Apologies the tardy reply.

Aside from the 3 current competitors, I see no immediate important competition coming though the pipeline.

As far as I can see there are only 2 potentials on the horizon but neither look very promising I feel and neither look set to hit the market anytime soon, giving PRX-102 some good shielding from the only potential new agents for Fabry.
The 2 are : 1. Sanofi Substrate Reduction Therapy, and 2. Sangamo Gene therapy

- First For Sanofi, they are currently in Phase III, and have 2 ongoing studies.
The larger of the 2 studies, (114 expected participants), is focused on subjective endpoints of neuropathic and abdominal pain, vs placebo. eGFR isn't even an endpoint in the study.
The smaller of the 2, (90 expected participants), has it's primary endpoint being heart related on Left-Ventricular Mass Index, vs Fabrazyme, Replagal & Galafold. It does have eGFR as a secondary endpoint. But it seems that's not the key item they are going for if they aim to get approval.

I believe Dr Warnock previously referred to the first trial as being heavily delayed in recruitment due to the subjective endpoint. Additionally, with their stated primary endpoints I'm not sure they would have an easy time getting approval.

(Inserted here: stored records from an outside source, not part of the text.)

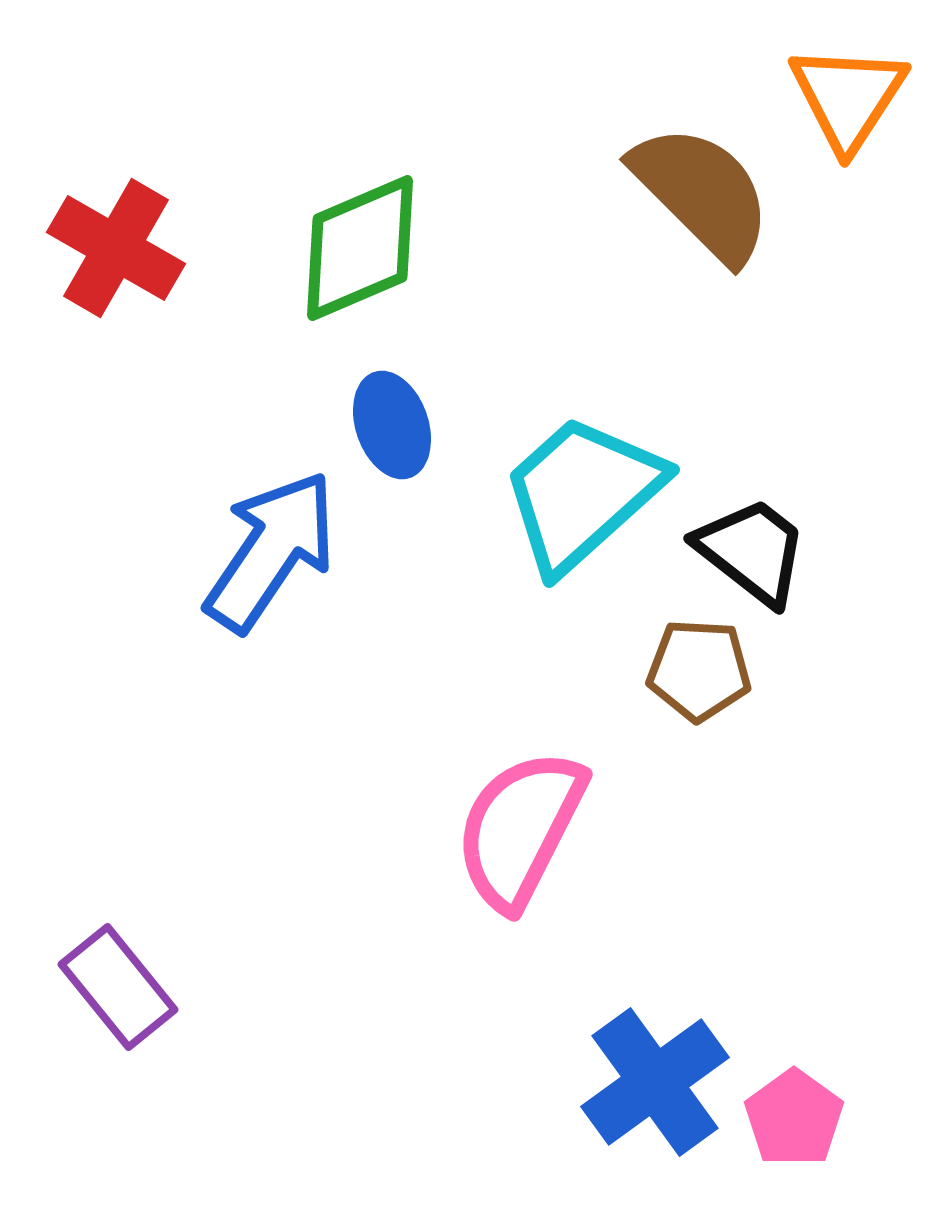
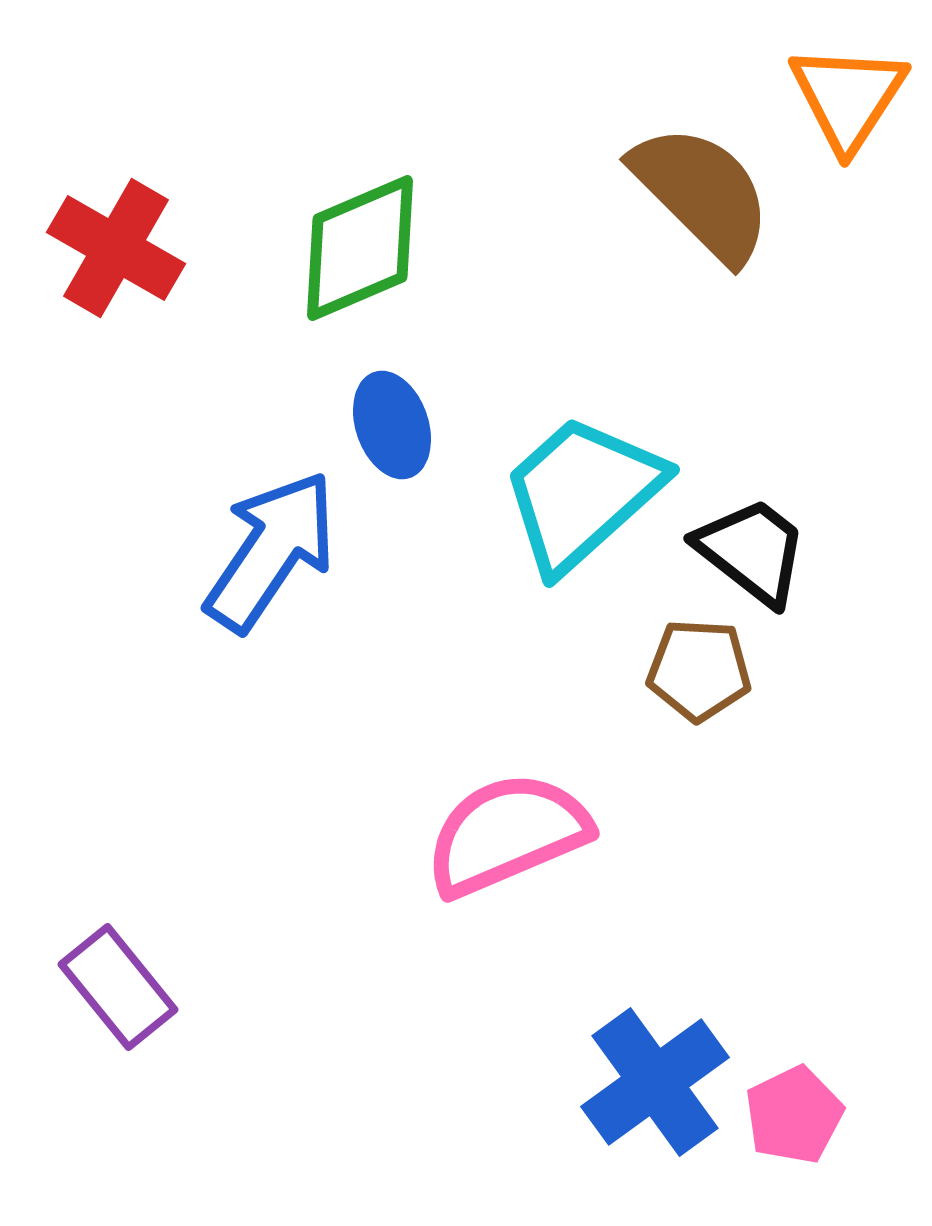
pink semicircle: moved 13 px left, 5 px down; rotated 40 degrees clockwise
pink pentagon: moved 3 px up; rotated 10 degrees clockwise
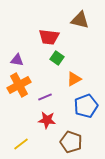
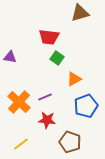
brown triangle: moved 7 px up; rotated 30 degrees counterclockwise
purple triangle: moved 7 px left, 3 px up
orange cross: moved 17 px down; rotated 20 degrees counterclockwise
brown pentagon: moved 1 px left
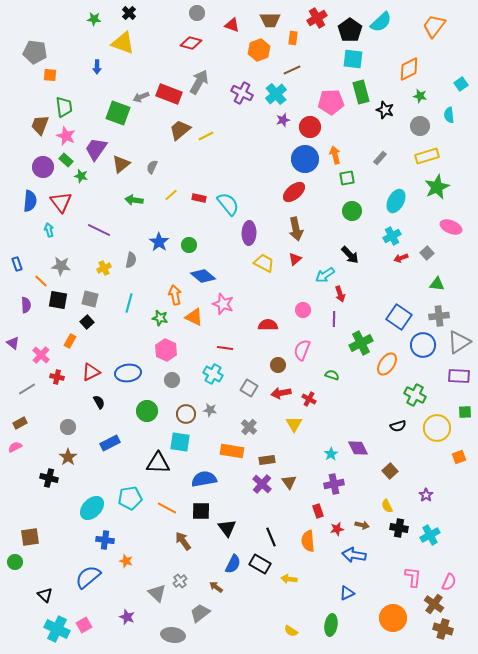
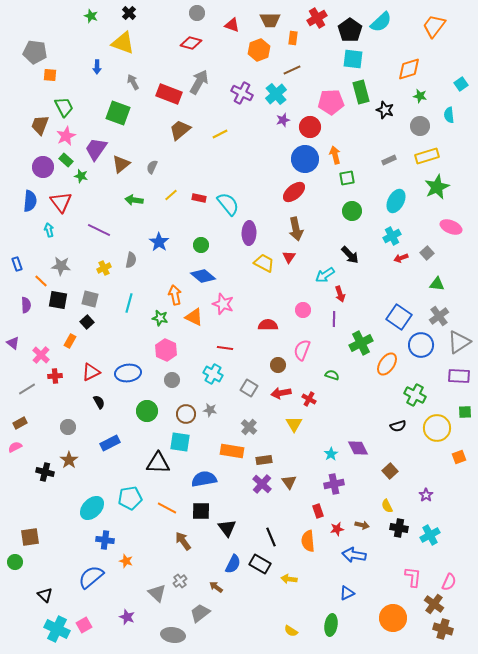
green star at (94, 19): moved 3 px left, 3 px up; rotated 16 degrees clockwise
orange diamond at (409, 69): rotated 10 degrees clockwise
gray arrow at (141, 97): moved 8 px left, 15 px up; rotated 84 degrees clockwise
green trapezoid at (64, 107): rotated 20 degrees counterclockwise
pink star at (66, 136): rotated 24 degrees clockwise
yellow line at (206, 136): moved 14 px right, 2 px up
gray rectangle at (380, 158): moved 9 px right, 2 px down; rotated 24 degrees clockwise
green circle at (189, 245): moved 12 px right
red triangle at (295, 259): moved 6 px left, 2 px up; rotated 16 degrees counterclockwise
gray cross at (439, 316): rotated 30 degrees counterclockwise
blue circle at (423, 345): moved 2 px left
red cross at (57, 377): moved 2 px left, 1 px up; rotated 16 degrees counterclockwise
brown star at (68, 457): moved 1 px right, 3 px down
brown rectangle at (267, 460): moved 3 px left
black cross at (49, 478): moved 4 px left, 6 px up
blue semicircle at (88, 577): moved 3 px right
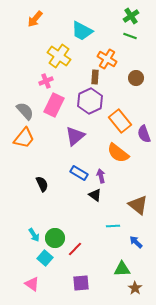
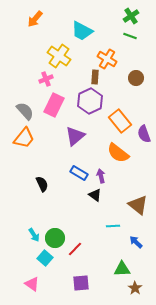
pink cross: moved 2 px up
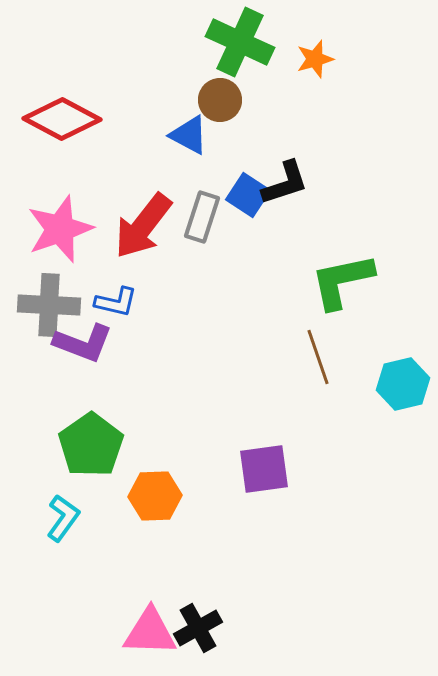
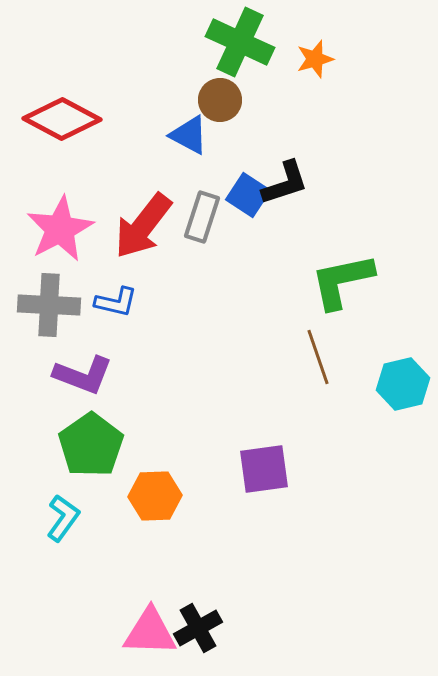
pink star: rotated 8 degrees counterclockwise
purple L-shape: moved 32 px down
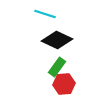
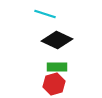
green rectangle: rotated 54 degrees clockwise
red hexagon: moved 10 px left; rotated 10 degrees counterclockwise
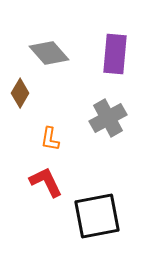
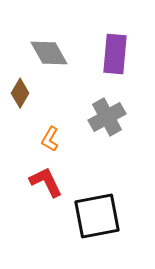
gray diamond: rotated 12 degrees clockwise
gray cross: moved 1 px left, 1 px up
orange L-shape: rotated 20 degrees clockwise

Regulators don't like subjective endpoints and proving a change in LVMI, I recall Dr Warnock also saying takes a lot longer to see any appreciable differences. The study obviously does reflect this at 18 months to outcome, but even then.

Additionally, with the trials being vs placebo and Fabrazayme/Replagal/Galafold, respectively, there is obviously no direct comparison vs PRX-102, which while Balance and Bridge show superiority to the ERTs (galafold is for a different amenable subset of patients), gives PRX-102 some shielding.

Also additionally, based on the study designs, I don't think Sanofi is looking to cannabilise on Fabrazyme, but would look to position Venglustat as a complementary therapy to support in pain and heart indexes. So would not be direct competition for PRX-102 anyway.

Finally on Sanofi, the latest data I can see, related to a 9 person phase 2 trial, of which Venglustat has no impact on reduction of "GL3" which is a different name for GB3 by week 26, hence failing it's primary endpoint. Seven participants continued to the extension study, where changes were said to be observed at 3 years later. Though obviously this is based on a very small number of patients.

So I think we can see that it doesn't look like a great prospect. It also failed a separate trial in autosomal dominant polycystic kidney disease (ADPKD) in 2021, which looked at reducing GL1. Then tag on the Idorsia failure in Fabry.



- Secondly, there is one remaining gene therapy programme that is ongoing via SGMO, but they are taking forever to recruit patients into their Phase 1/2 dose-ranging trial so things would appear to be something like 6-7 years away if all goes according to their own 'unlikely' plan. By unlikely I mean that SGMO has mentioned that they intend to try and save time and go straight to a Phase 3 without even finishing their extraordinarily delayed Phase 1/2, but to me that looks fanciful. Additionally they had already mentioned wanting to do this about 2 years ago after data from just 4 patients. Obviously that didn't get anywhere either. So far it has taken them 4 years to recruit just 13 of the 48 expected enrollment participants.

At the base of this post, I herein post a post I posted :) on the SGMO ST board, for which I only got one person responding to me and didn't really answer the question in any useful manner.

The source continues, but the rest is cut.